Horwood once worked with a client who had witnessed her husband’s drowning. This client had a very limited social circle to turn to for support, so Horwood made some calls and found a therapist who dealt with patients who had experienced this type of tragic event.
“Years later,” Horwood says, “the client said she didn’t know what she would have done without [that recommendation].”
– they need a “decision partner”
One change a woman must adjust to after losing a spouse, Conger says, is the absence of someone who helped in assessing ideas and making decisions. “They no longer have that decision partner,” Conger says.
Conger recommends that advisors take on that role – but carefully. “I don’t try to give them the answers,” she says. “I try to frame the question and walk them through to find a solution.”

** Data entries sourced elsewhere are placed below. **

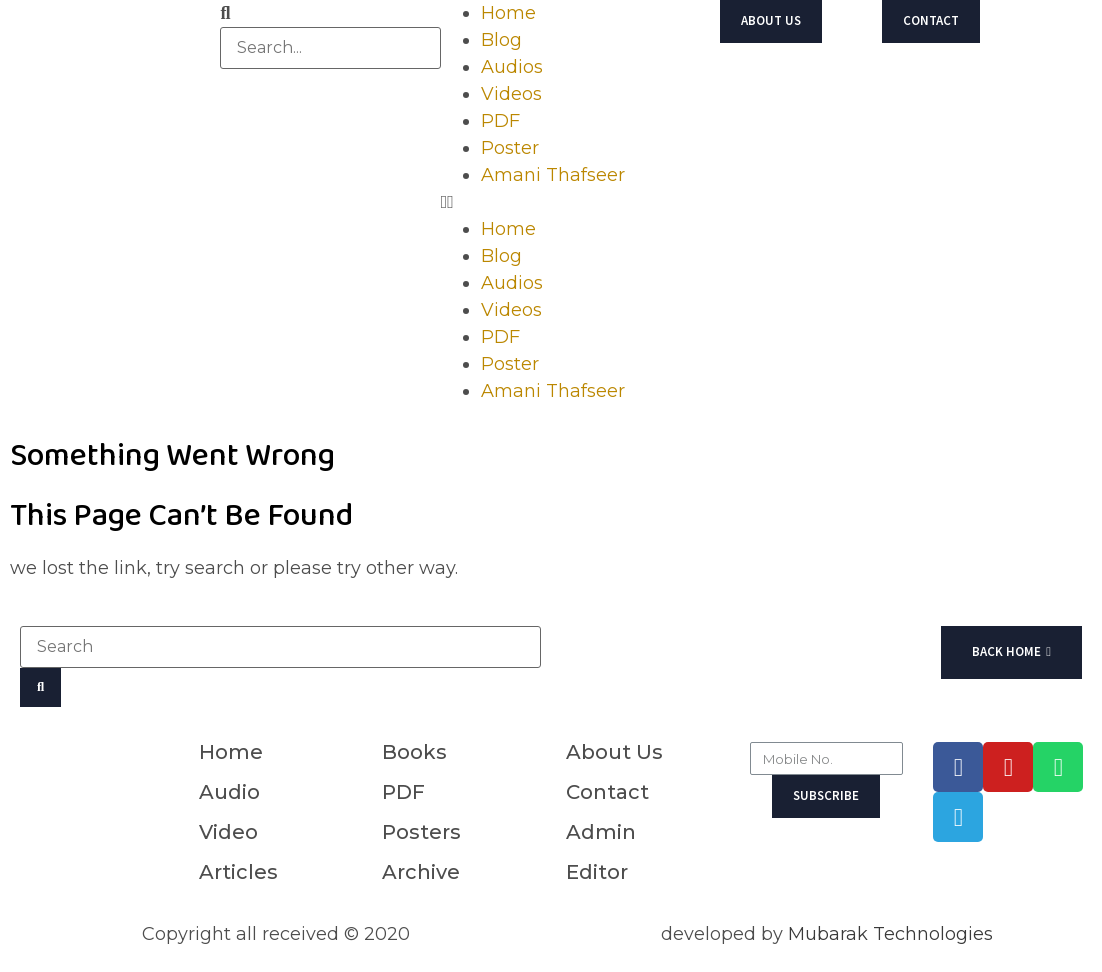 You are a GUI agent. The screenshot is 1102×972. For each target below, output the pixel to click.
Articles (238, 872)
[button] (551, 202)
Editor (597, 872)
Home (508, 13)
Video (228, 832)
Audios (512, 67)
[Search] (40, 687)
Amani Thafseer (553, 175)
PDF (500, 121)
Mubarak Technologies (890, 934)
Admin (601, 832)
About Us (614, 752)
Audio (229, 792)
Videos (511, 94)
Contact (607, 792)
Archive (421, 872)
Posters (421, 832)
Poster (510, 148)
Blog (501, 40)
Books (414, 752) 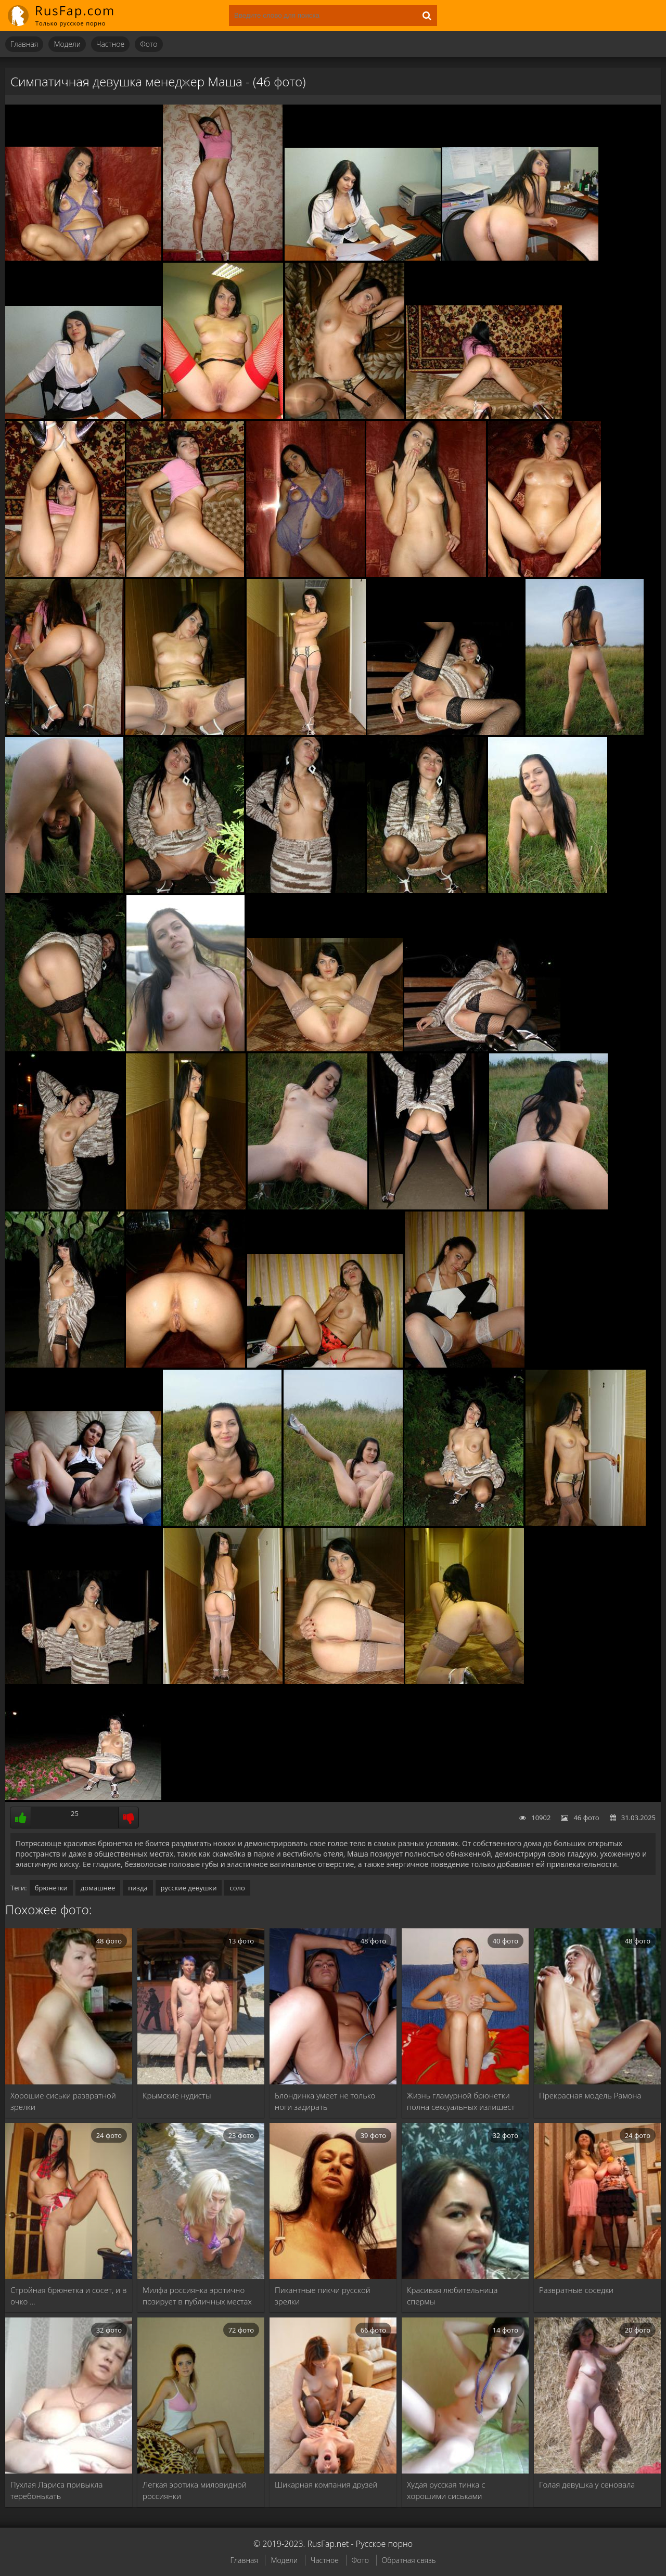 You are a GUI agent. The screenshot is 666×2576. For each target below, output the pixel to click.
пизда (137, 1887)
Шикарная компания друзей (326, 2484)
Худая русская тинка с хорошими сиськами (446, 2490)
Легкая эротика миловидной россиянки (195, 2490)
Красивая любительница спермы (452, 2296)
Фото (148, 44)
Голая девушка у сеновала (587, 2484)
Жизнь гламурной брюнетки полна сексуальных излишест (461, 2101)
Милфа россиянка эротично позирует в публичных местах (197, 2296)
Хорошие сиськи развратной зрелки (63, 2101)
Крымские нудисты (177, 2095)
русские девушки (189, 1887)
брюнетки (51, 1887)
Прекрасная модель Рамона (590, 2095)
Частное (110, 44)
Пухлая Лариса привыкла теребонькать (56, 2490)
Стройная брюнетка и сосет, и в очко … (68, 2296)
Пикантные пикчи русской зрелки (322, 2296)
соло (237, 1887)
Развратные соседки (576, 2290)
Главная (24, 44)
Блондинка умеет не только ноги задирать (325, 2101)
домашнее (98, 1887)
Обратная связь (409, 2560)
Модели (67, 44) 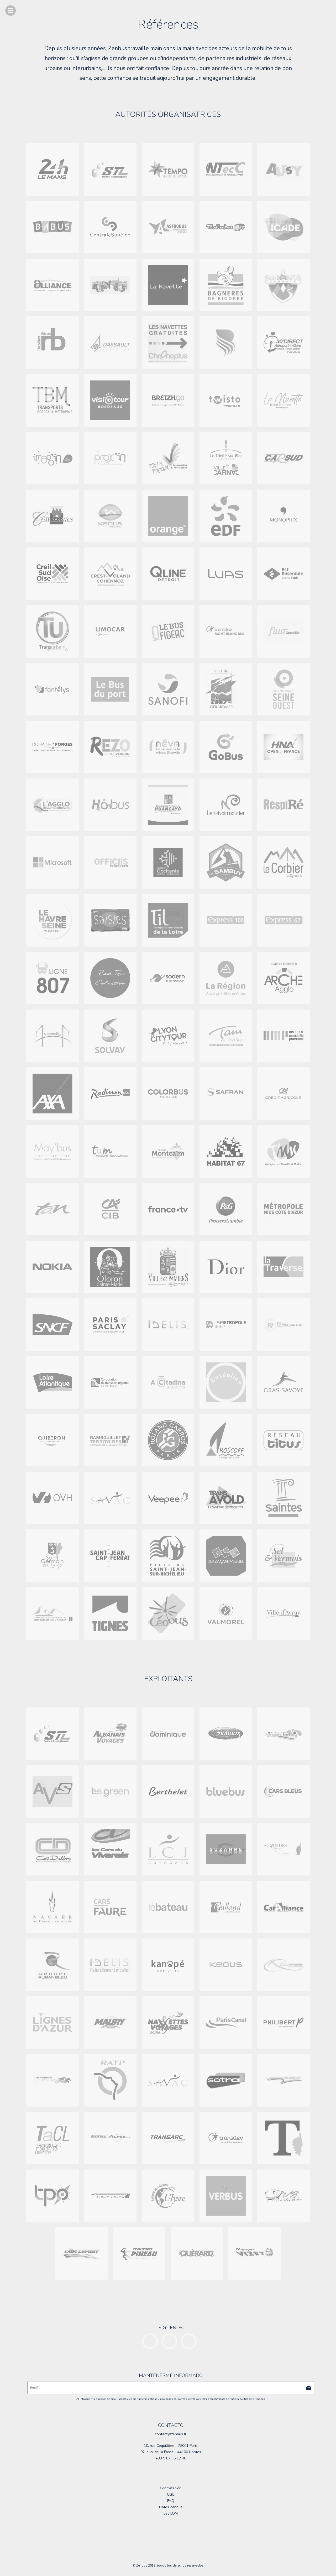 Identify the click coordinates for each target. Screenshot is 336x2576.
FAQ (170, 2500)
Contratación (170, 2488)
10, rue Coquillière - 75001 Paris (171, 2445)
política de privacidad (252, 2399)
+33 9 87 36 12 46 (170, 2458)
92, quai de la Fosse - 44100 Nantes (170, 2451)
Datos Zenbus (170, 2507)
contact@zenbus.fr (170, 2434)
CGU (171, 2494)
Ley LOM (171, 2513) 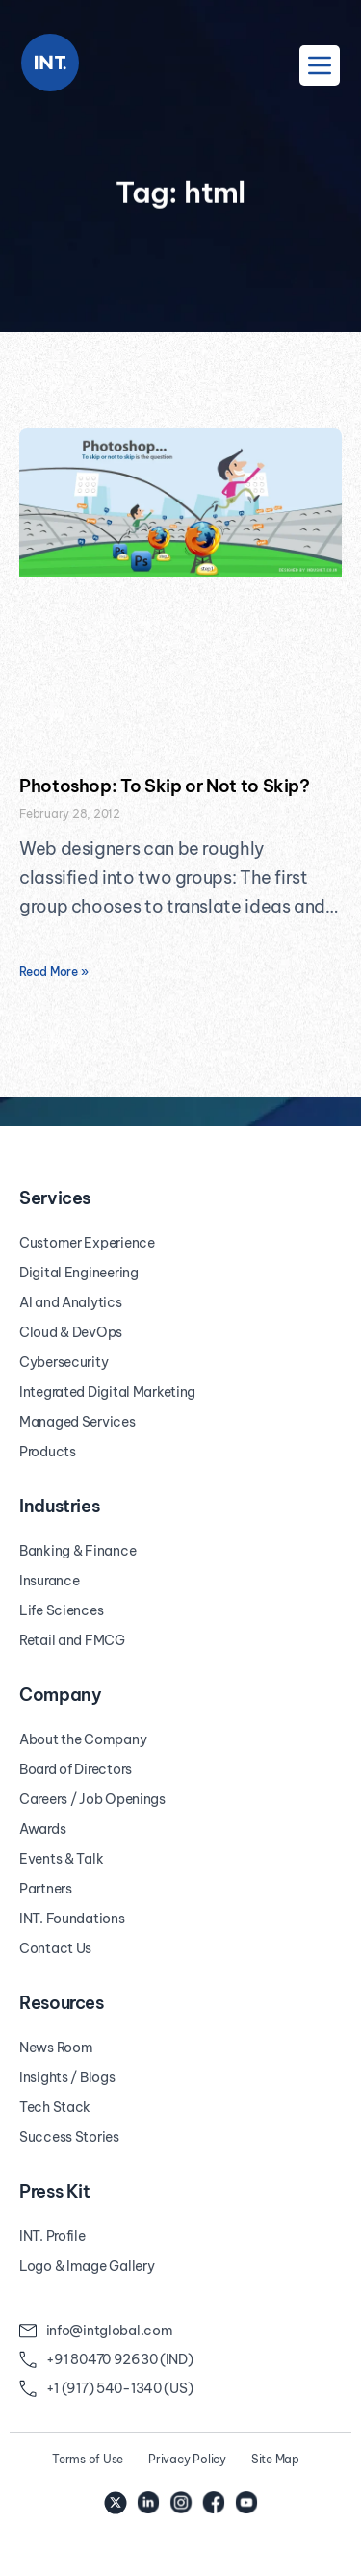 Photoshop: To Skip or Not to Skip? (164, 786)
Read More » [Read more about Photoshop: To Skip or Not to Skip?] (53, 972) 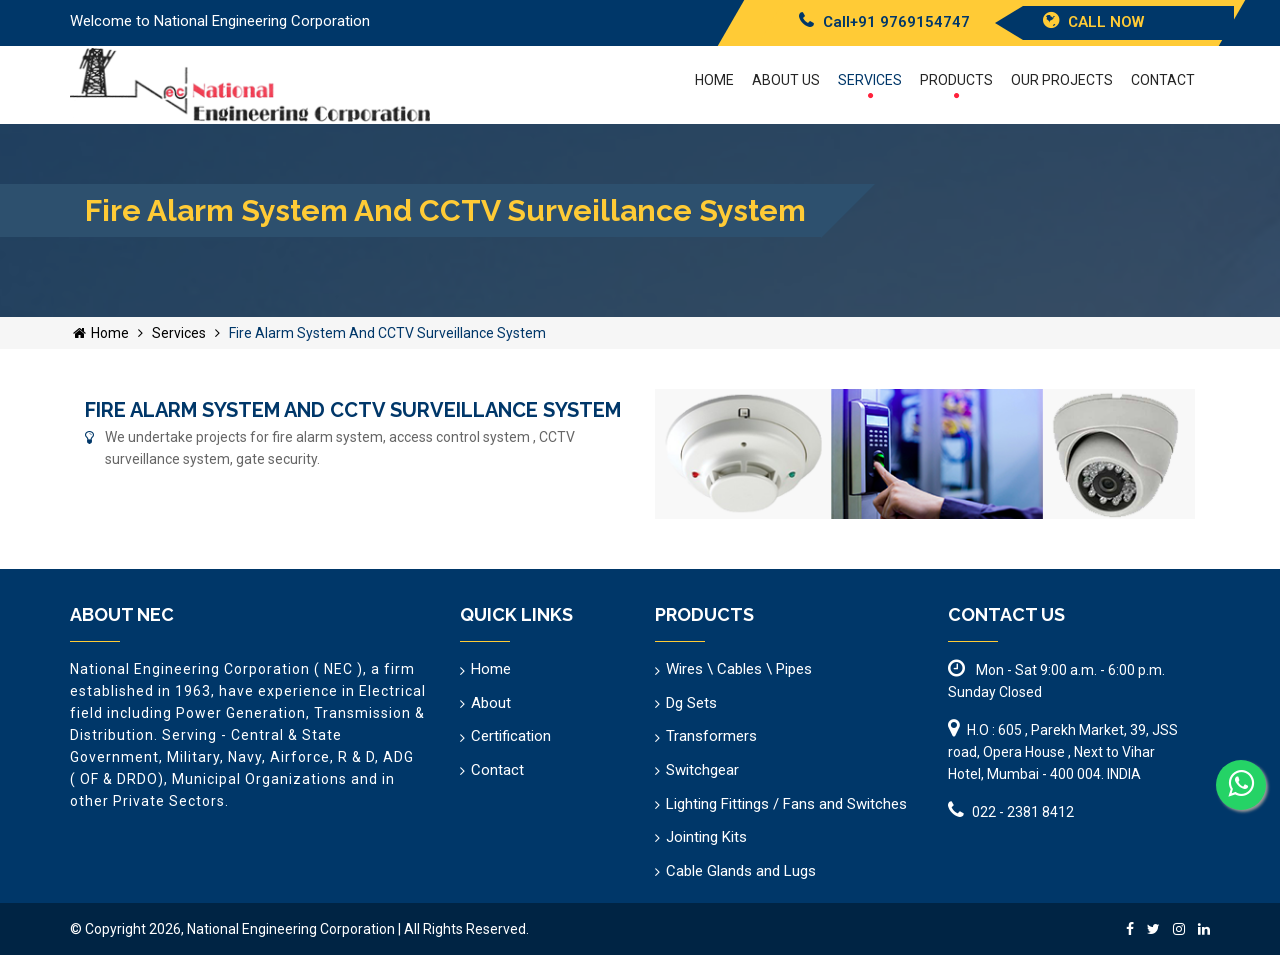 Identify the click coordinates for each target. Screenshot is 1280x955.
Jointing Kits (706, 837)
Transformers (711, 736)
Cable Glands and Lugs (741, 871)
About (491, 703)
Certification (511, 736)
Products (956, 85)
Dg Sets (691, 703)
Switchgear (702, 770)
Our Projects (1062, 80)
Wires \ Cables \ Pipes (739, 669)
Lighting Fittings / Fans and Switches (786, 804)
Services (870, 85)
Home (714, 80)
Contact (1163, 80)
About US (786, 80)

While you might say that is always an advisor’s job, widows might initially need help with decisions that advisors don’t traditionally address.
For example, Black tells her widowed clients that she is always available as a sounding board and that they can call her anytime if they have any questions or concerns, even on issues not directly related to their finances. One client recently took Conger up on this offer, calling her when a man came to her door to tell her that she had to replace her water heater. Black walked the client through that situation and helped her make a prudent decision.
A death sometimes brings greedy family members and friends out of the woodwork, Horwood notes, and a good advisor will stay alert to this possibility. One of Horwood’s clients shared too much information with a neighbour, who then started calling Horwood’s firm to suggest changes to that client’s estate plan. The firm acted quickly, sending a representative to visit the widow with another family member to remind the client that she should keep all documents private.
Working with widows takes extra time and effort, Black says, but the rewards can be hugely satisfying.
“You can see them grow through the process,” Black says. “You know they’re coming out of it when they’re not breaking down at every meeting. It’s uplifting.”